Pour ses 50 ans, l'École nationale de théâtre du Canada a eu la bonne idée de réunir nos deux solitudes sur une scène. Les finissants des sections anglaise et française collaborent à une création bilingue, adaptée librement de textes de Jacob Wren, dont En français comme en anglais (it's easy to criticize). Cela donne un spectacle multimédia, foisonnant et stimulant. Une radioscopie des peurs, des désirs et des utopies de la jeunesse d'aujourd'hui.

Durant deux heures, dans un décor éclaté qui évoque un plateau de cinéma (avec caméraman, éclairagiste, perchiste, et même un écran vert!) la troupe emprunte plusieurs thèmes et directions: monologues, performances, questions au public, confessions intimes... On joue une version 2.0 de La Mouette de Tchekhov: la scène où Konstantin vante les «formes nouvelles» pour expliquer la mauvaise réaction de ses proches à sa pièce. On présente un extrait du film Network de Sidney Lumet. Le magistral discours du présentateur au bord de la folie qui incite les téléspectateurs à la révolte: «I'm mad as hell and I'm not going to take it anymore!» Et dont la colère, au grand bonheur des producteurs de la chaîne, fera exploser les cotes d'écoute...

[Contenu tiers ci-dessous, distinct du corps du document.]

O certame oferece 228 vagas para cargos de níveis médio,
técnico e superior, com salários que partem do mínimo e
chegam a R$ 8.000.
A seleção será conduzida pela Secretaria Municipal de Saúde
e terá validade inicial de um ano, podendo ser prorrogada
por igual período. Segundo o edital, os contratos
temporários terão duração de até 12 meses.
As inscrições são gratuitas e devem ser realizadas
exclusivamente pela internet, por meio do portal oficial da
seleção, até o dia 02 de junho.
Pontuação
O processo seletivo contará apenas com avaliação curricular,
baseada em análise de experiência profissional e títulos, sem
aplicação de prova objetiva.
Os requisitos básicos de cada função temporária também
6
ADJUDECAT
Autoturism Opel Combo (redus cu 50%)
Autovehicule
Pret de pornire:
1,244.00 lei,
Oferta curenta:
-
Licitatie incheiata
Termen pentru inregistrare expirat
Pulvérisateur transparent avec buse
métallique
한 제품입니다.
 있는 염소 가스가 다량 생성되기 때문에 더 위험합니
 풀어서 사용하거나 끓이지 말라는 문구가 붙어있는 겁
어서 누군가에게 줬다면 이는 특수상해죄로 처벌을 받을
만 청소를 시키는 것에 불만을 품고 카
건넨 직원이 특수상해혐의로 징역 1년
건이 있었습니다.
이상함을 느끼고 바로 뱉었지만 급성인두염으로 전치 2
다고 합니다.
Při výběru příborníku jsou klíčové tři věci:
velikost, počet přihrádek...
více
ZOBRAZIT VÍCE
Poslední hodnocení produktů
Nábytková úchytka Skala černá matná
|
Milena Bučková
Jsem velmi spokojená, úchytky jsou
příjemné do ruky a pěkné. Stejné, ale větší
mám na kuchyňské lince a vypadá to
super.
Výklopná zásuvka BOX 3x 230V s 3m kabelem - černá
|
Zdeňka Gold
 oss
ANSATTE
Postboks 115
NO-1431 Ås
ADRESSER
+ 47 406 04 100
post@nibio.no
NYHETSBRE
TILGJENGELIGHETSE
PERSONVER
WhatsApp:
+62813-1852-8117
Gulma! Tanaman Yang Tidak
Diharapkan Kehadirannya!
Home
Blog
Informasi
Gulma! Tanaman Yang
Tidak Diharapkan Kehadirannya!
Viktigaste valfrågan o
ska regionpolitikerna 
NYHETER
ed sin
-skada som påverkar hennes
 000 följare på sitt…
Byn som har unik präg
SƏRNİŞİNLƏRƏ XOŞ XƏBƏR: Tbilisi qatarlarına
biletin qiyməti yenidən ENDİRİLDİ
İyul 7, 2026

Sans être furieux, ces jeunes sont dissidents. Animés par une quête de sens, un besoin d'avoir des réponses (les comédiens iront dans la salle, micro en main, poser des questions au public sur l'état du monde, la famille), ils interpellent la génération de leurs parents: «Arrêtez donc de faire des enfants!» si la vie est aussi inutile que vous le dites ... Ce sont des enfants du 11-Septembre, confrontés aux théories de la conspiration, au terrorisme, aux scandales politico-financiers. Les enfants d'un monde où tout fout le camp, surtout les certitudes: «L'insécurité est le moteur qui fait tourner le monde», dira l'un d'eux.

Vous aurez compris que ces acteurs de 20 ans ont énormément de choses à dire, de propositions artistiques et sociales à explorer. Peut-être trop? Un artiste arrive souvent à toucher à l'universel en partant du personnel. Ici, c'est le contraire; et le passage du social à l'intime est parfois maladroit. On sent aussi une volonté de décloisonner les genres, d'ouvrir la pratique théâtrale à une expérience plus humaine. Le spectateur est toujours actif, parfois étourdi.

Or, leur plus grande angoisse concerne le métier qu'ils vont exercer demain (car ils ont du talent!): «Est-ce que le théâtre peut changer le monde?» Sûrement pas. Les Grecs l'auraient fait il y a 2500 ans. Toutefois, quand un spectacle est aussi pertinent dans sa forme et dans son propos, le théâtre nous fait réfléchir sur la condition humaine. Et réfléchir, on en a cruellement besoin, ces jours-ci.

En français comme en anglais... au Monument-National, jusqu'au 30 octobre.